Czech Master Resin, 1/72 scale

 

S u m m a r y

Item No. CMR No. 5175 Supermarine Spitfire F.IX - Rolls-Royce Conversion
Contents and Media: 58 cream coloured resin parts; two parts in black resin; two parts in clear resin; four vac-formed clear canopies; colour photo-etch fret; decals for six aircraft; self-adhesive canopy and wheel masks; five A4 sized double-sided instruction sheets including four build diagrams and paint/decal drawings.
Scale 1/72
Price: USD$70.65 available online from Squadron
from
22.12 available online from Hannants
AUD$54.00 from NKR Models
and specialist hobby outlets worldwide
Review Type: FirstLook
Advantages: Highly detailed inside and out, beautifully cast with fine surface detail; impressive colour photo-etched parts by Eduard; includes canopy masks; fairly manageable casting blocks; high-quality decals.
Disadvantages: Experience required; some flash to clean up; roundel red may be slightly too bright.
Recommendation: Highly Recommended to all experienced modellers.

 

Reviewed by Brett Green


CMR's 1/72 scale Spitfire F.IX is available online from Squadron.com

 

Background

 

The Focke-Wulf Fw 190 asserted its authority as soon as it appeared over the Channel Front in September 1941. It was so clearly superior to the Spitfire Mk.V that RAF Fighter Command curtailed operations twice - from November 1941 to March 1942, and again from 13 June 1942, due to unacceptably high losses against the Luftwaffe's "Butcher Bird".

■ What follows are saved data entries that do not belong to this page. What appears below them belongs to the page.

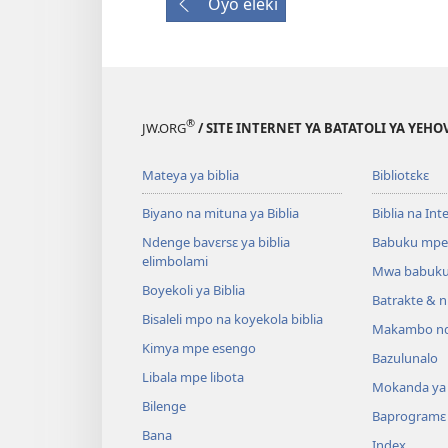
Oyo eleki
®
JW.ORG
/ SITE INTERNET YA BATATOLI YA YEHO
Mateya ya biblia
Bibliotɛkɛ
Biyano na mituna ya Biblia
Biblia na Int
Ndenge bavɛrsɛ ya biblia
Babuku mpe
elimbolami
Mwa babuku
Boyekoli ya Biblia
Batrakte & n
Bisaleli mpo na koyekola biblia
Makambo nd
Kimya mpe esengo
Bazulunalo
Libala mpe libota
Mokanda ya l
Bilenge
Baprogramɛ
Bana
Index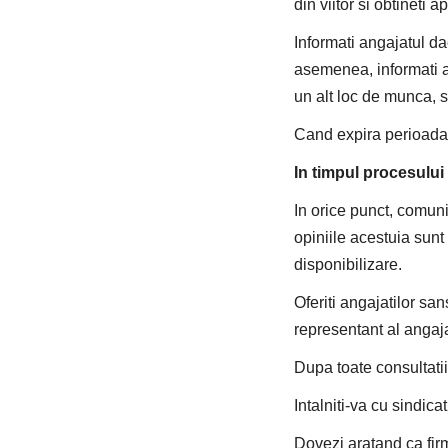
din viitor si obtineti 
Informati angajatul d
asemenea, informati an
un alt loc de munca, sa
Cand expira perioada d
In timpul procesului
In orice punct, comuni
opiniile acestuia sunt
disponibilizare.
Oferiti angajatilor san
representant al angaja
Dupa toate consultatiile
Intalniti-va cu sindica
Dovezi aratand ca firm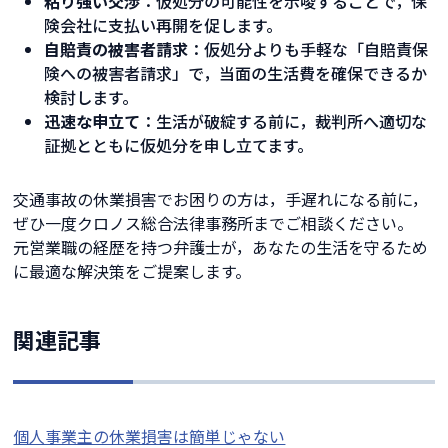
粘り強い交渉
：仮処分の可能性を示唆することで，保
険会社に支払い再開を促します。
自賠責の被害者請求
：仮処分よりも手軽な「自賠責保
険への被害者請求」で，当面の生活費を確保できるか
検討します。
迅速な申立て
：生活が破綻する前に，裁判所へ適切な
証拠とともに仮処分を申し立てます。
交通事故の休業損害でお困りの方は，手遅れになる前に，
ぜひ一度クロノス総合法律事務所までご相談ください。
元営業職の経歴を持つ弁護士が，あなたの生活を守るため
に最適な解決策をご提案します。
関連記事
個人事業主の休業損害は簡単じゃない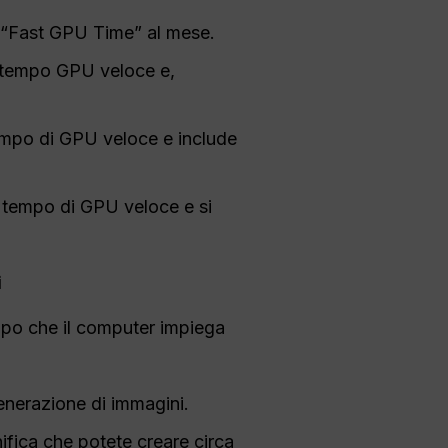
i “Fast GPU Time” al mese.
i tempo GPU veloce e,
 tempo di GPU veloce e include
i tempo di GPU veloce e si
i
empo che il computer impiega
enerazione di immagini.
nifica che potete creare circa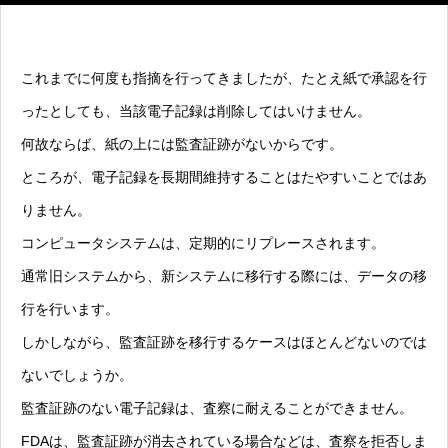
これまでに何度も指摘を行ってきましたが、たとえ紙で承認を行
ったとしても、当該電子記録は削除してはいけません。
何故ならば、紙の上には監査証跡がないからです。
ところが、電子記録を長期間維持することはたやすいことではあ
りません。
コンピュータシステムは、定期的にリプレースされます。
通常旧システムから、新システムに移行する際には、データの移
行を行います。
しかしながら、監査証跡を移行するケースはほとんどないのでは
ないでしょうか。
監査証跡のない電子記録は、査察に耐えることができません。
FDAは、監査証跡が消去されている場合などは、査察を拒否しま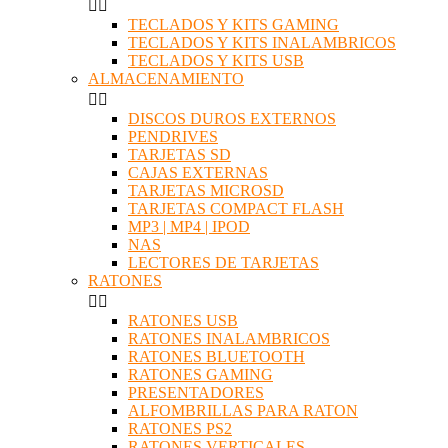


TECLADOS Y KITS GAMING
TECLADOS Y KITS INALAMBRICOS
TECLADOS Y KITS USB
ALMACENAMIENTO


DISCOS DUROS EXTERNOS
PENDRIVES
TARJETAS SD
CAJAS EXTERNAS
TARJETAS MICROSD
TARJETAS COMPACT FLASH
MP3 | MP4 | IPOD
NAS
LECTORES DE TARJETAS
RATONES


RATONES USB
RATONES INALAMBRICOS
RATONES BLUETOOTH
RATONES GAMING
PRESENTADORES
ALFOMBRILLAS PARA RATON
RATONES PS2
RATONES VERTICALES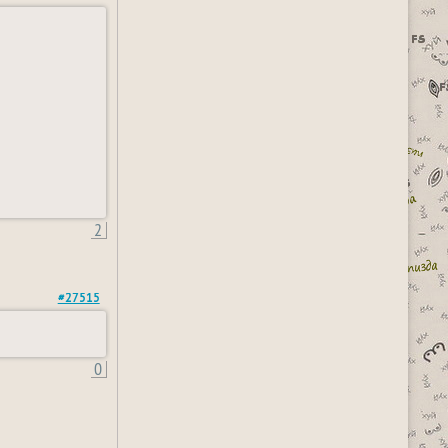
2
#27515
0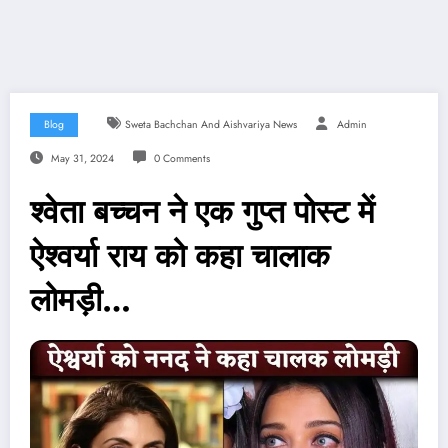
Blog
Sweta Bachchan And Aishvariya News
Admin
May 31, 2024
0 Comments
श्वेता बच्चन ने एक गुप्त पोस्ट में
ऐश्वर्या राय को कहा चालाक
लोमड़ी…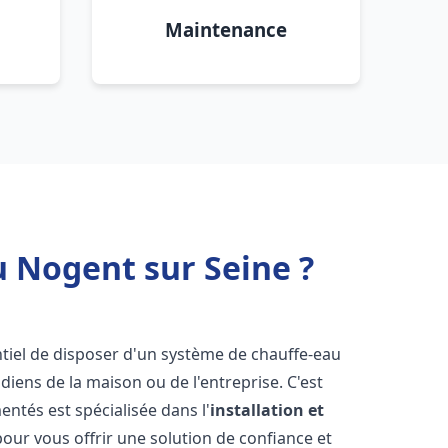
Maintenance
u Nogent sur Seine ?
sentiel de disposer d'un système de chauffe-eau
iens de la maison ou de l'entreprise. C'est
ntés est spécialisée dans l'
installation et
our vous offrir une solution de confiance et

The Rolls-Royce Merlin 60 series engines would offer the Spitfire the essential edge it needed to balance the scales against this new foe, but the high altitude Spitfire Mk.VII and the unpressurised Mk.VIII were still many months away from production.

An interim proposal was therefore made to provide a suitable solution in a more timely fashion. The Merlin 61 engine would be fitted to the existing Spitfire Mk.V airframe, matching the Fw 190s performance at medium and high altitudes. This aircraft was known as the Spitfire F.Mk.IX, Type No.361.

 

 

These early Spitfire IX conversions were undertaken by Rolls-Royce and could be distinguished by their hand-made extended cowls with additional lumps and bumps to accommodate the new engine. The close cowls were streamlined in later full production batches of the Spitfire Mk.IX.

 

 

FirstLook

 

As far as I am aware, this is the first time that the early Rolls-Royce conversion has been offered as a full kit in any scale.

Czech Master Resin's 1/72 scale Spitfire F.IX Rolls-Royce Conversion comprises 62 resin parts, a pre-painted photo-etch fret, four vacformed canopies, canopy masks and markings for six aircraft.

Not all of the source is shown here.